This study examined the effects of climate change adaptation strategies on food crop production efficiency in Southwestern Nigeria. A multi-stage random sampling technique was used to select 360 farm units (180 from savanna and 180 from the rainforest agro-ecological zones). Structured interview scheduled was used to obtain the required information from the selected food crop farm units.

Descriptive and relevant inferential statistics such as frequency, percentages, mean, line graph, standard deviation, likert-type rating technique, multinomial logit (MNL) model, stochastic frontier production and profit models, z-test, t-test, and factor analysis were used for data analysis. Socioeconomic, farm-specific and institutional characteristics of the food crop farmers and the climate change adaptation strategies used constitute the explanatory variables for the study. Possible constraints to climate change adaptation among food crop producing households were also identified.

Considering the socioeconomic characteristics of food crop producing households in the study area, greater percentage of about 50% of them fell between age range of 41-60years while their computed average age was about 53 years in the study area. In the savanna and the rainforest agro-ecological zones of the region, the greater percentage of about 57% and 43% fell between the age range of 41-60 years while their average age range was about 51 and 55 years, respectively. Male dominated food crop production in the study area, about 86% in the study area were male; about 84% and about 83% were male in the savanna and the rainforest agro-ecological zones of the region, respectively. Greater percentage of about 32% of the food crop farmers had primary education with average of about 8 years of formal education in the study 156 area; while greater percentage of about 31% had secondary education with average of about 9 years of formal education and about 38% had primary education with average of about 8 years of formal education in the savanna and the rainforest agro-ecological zones, respectively. Greater percentage of about 48% the food crop producing households fell within the household size of 6 -10 with computed average of about 7 people; while greater percentage of about 46% with average of about 6 people and 49% with computed average of about 9 people fell between the household size between 6 – 10 in the savanna and the rainforest agro-ecological zones of the southwestern region, respectively. Majority of the respondents were married (about 92% in the whole region, 90% in the savanna AEZ and about 94% in the rainforest AEZ).
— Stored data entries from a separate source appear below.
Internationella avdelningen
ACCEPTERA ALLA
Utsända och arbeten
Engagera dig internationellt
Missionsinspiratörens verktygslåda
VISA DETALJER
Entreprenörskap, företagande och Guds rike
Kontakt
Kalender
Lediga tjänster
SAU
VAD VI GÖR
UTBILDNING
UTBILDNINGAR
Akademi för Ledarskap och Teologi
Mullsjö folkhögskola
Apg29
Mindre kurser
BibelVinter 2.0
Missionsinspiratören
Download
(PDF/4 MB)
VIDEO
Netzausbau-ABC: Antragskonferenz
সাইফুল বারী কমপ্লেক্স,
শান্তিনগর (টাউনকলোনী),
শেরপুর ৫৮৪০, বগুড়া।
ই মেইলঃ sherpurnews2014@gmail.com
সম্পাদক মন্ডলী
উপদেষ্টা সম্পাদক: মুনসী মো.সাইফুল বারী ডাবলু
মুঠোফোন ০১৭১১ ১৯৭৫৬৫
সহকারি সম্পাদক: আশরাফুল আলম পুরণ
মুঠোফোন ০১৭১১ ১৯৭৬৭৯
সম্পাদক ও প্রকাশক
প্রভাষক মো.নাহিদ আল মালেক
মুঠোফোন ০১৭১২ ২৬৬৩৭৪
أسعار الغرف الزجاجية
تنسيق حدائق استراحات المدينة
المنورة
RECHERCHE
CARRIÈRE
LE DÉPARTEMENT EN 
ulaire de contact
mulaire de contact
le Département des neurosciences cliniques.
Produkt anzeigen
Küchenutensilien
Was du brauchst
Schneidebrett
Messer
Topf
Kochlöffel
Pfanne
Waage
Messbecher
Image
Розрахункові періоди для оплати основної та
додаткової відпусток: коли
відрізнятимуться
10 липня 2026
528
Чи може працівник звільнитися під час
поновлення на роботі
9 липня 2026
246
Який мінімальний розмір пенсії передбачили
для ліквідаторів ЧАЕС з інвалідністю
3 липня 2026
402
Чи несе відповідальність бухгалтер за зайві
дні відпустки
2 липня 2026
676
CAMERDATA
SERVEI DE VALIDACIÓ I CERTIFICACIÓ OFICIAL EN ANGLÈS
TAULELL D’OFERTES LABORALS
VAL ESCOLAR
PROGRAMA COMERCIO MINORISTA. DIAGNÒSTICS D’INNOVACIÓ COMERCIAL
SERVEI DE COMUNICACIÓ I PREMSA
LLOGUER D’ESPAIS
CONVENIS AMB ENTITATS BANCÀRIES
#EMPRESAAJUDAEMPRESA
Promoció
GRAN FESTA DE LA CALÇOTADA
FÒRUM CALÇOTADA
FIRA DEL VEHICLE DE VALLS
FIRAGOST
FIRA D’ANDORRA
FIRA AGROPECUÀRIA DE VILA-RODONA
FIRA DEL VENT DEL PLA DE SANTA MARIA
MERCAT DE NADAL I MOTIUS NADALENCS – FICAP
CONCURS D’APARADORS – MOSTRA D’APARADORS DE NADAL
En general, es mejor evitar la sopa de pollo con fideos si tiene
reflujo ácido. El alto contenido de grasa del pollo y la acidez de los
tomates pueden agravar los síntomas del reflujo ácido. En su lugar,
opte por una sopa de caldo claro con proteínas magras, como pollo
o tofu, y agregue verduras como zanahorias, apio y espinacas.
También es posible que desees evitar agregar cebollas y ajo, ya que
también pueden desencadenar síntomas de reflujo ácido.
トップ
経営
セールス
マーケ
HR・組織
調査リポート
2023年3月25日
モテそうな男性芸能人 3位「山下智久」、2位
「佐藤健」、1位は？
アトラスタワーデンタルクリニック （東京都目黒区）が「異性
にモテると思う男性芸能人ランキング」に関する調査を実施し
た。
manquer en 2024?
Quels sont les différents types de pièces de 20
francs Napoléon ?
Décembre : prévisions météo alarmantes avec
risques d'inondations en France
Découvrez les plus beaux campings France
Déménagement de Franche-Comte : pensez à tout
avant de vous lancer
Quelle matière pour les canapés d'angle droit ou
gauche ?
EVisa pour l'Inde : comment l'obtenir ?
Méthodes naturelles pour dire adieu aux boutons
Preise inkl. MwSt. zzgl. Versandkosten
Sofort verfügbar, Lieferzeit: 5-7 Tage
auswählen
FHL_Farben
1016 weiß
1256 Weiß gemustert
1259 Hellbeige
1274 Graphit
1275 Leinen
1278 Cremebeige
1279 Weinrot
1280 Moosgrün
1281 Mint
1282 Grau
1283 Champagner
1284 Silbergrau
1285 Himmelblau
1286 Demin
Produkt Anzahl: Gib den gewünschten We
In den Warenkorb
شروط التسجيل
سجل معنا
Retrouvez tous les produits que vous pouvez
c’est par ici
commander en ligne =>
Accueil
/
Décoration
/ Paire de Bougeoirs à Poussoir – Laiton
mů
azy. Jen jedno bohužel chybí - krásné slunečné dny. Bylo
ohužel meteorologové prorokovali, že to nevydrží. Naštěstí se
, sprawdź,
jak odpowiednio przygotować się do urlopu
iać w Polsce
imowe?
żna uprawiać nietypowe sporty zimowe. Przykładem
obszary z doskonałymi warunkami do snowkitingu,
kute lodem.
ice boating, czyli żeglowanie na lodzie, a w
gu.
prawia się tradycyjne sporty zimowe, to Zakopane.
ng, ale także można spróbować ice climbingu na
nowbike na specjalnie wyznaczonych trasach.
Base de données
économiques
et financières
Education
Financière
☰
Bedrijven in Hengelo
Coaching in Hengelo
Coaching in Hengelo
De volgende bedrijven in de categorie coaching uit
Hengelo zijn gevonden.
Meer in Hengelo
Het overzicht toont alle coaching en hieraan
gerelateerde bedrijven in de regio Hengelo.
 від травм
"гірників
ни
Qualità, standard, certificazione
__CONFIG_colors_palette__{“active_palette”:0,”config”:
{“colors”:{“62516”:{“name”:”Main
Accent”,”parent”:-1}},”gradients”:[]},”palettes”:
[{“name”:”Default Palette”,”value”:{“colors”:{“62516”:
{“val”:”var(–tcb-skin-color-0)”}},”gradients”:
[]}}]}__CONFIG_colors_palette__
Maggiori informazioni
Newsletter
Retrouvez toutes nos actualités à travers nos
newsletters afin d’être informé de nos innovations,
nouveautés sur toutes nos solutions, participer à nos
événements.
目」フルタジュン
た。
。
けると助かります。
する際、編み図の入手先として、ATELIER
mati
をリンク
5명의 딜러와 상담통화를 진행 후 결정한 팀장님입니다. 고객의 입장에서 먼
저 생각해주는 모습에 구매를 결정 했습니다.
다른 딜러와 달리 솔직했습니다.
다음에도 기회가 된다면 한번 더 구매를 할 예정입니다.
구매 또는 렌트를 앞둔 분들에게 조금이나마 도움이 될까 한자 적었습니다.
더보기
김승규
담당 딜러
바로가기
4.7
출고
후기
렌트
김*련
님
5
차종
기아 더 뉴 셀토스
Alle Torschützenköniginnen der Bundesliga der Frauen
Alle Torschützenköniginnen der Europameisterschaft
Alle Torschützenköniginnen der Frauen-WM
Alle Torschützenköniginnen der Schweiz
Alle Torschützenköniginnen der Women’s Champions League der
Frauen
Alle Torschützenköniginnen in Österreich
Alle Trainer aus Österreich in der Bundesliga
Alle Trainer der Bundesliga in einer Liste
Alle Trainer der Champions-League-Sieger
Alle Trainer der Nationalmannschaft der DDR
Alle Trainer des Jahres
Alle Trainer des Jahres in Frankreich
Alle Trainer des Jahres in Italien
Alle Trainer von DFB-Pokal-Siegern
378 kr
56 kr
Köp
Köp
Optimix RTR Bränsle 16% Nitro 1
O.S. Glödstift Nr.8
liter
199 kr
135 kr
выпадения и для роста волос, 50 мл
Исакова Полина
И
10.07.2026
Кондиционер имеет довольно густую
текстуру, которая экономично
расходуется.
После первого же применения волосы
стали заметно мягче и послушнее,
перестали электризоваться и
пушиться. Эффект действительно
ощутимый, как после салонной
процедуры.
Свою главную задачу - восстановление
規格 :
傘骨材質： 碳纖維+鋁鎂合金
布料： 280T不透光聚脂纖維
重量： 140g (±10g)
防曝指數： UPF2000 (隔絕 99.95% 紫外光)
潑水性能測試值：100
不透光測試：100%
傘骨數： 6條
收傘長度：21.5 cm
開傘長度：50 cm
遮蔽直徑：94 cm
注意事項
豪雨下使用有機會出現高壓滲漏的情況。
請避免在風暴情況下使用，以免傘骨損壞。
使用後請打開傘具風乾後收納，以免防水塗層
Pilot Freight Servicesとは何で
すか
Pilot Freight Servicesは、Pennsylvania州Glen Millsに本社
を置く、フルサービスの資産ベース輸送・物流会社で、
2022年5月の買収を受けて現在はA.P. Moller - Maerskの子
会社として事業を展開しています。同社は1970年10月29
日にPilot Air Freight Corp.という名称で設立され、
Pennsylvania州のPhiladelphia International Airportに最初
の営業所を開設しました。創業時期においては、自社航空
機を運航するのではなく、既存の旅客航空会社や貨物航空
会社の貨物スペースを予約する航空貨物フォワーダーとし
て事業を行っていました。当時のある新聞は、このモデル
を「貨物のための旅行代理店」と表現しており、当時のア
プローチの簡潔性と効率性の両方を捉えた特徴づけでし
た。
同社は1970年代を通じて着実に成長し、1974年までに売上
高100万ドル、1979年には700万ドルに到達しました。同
About 27% of the respondents had extension contact that fell between 11- 15 times with computed average of about 8 contacts or visits in the cropping season; 30% with average of about 9 contacts or visits in the cropping year and about 24% with average of about 8 contacts or visits had extension contact that fell between 11- 15 times in the cropping season among the respondents in the Savanna AEZ and the Rainforest AEZ of the region, respectively.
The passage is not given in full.